Nowadays, we know that Democritus and Leucippus were amazingly correct for their lack of scientific equipment, even if their ideas of atomos were purely hypothetical and could admittedly be somewhat abstract. (Supposedly, they claimed that iron atomos were shaped like hooks that allowed them to hold themselves together for strength and that salt atomos were spiky for their sharp taste. Novel, but not what we find.) Unfortunately, further work on the topic was discontinued in favour of the Aristotlian model for matter, which told of objects being made of differing values of the elements of fire, water, air, earth and ether - a concept popularised mainly due to Aristotle's fame as a philosopher.
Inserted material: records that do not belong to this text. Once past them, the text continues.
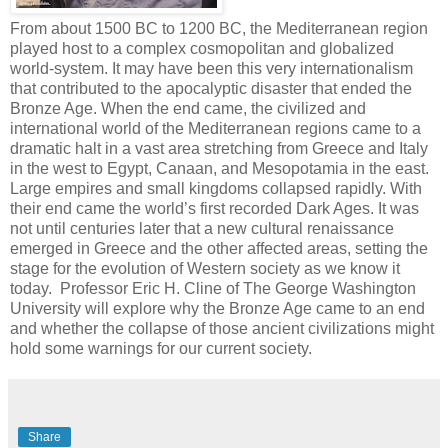
From about 1500 BC to 1200 BC, the Mediterranean region
played host to a complex cosmopolitan and globalized
world-system. It may have been this very internationalism
that contributed to the apocalyptic disaster that ended the
Bronze Age. When the end came, the civilized and
international world of the Mediterranean regions came to a
dramatic halt in a vast area stretching from Greece and Italy
in the west to Egypt, Canaan, and Mesopotamia in the east.
Large empires and small kingdoms collapsed rapidly. With
their end came the world’s first recorded Dark Ages. It was
not until centuries later that a new cultural renaissance
emerged in Greece and the other affected areas, setting the
stage for the evolution of Western society as we know it
today. Professor Eric H. Cline of The George Washington
University will explore why the Bronze Age came to an end
and whether the collapse of those ancient civilizations might
hold some warnings for our current society.
Share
In fact, people accepted the theory for so long that scientists like Galileo only really began questioning it around the 1600s - more than two-thousand years after its proposal. Goes to show that you should never fully trust the scientist, even though they may be well-regarded - instead, always trust the data. (Note: this does not mean that you should ignore a professional's advice, but simply that it is wise to make your own research of the proof given to validate information, as it lets you make a more accurate judgement of it.)
It has since been analysed that objects like 'fire' are not made of single elements at all (which I actually discuss in my post on burning wood), and are instead atomic structures with varying energy levels that create the effects that we see naturally. In order to ascertain this, the British meteorologist John Dalton worked on the problem in the early 19th century, ultimately providing us with the first modern theory of the atomic structure.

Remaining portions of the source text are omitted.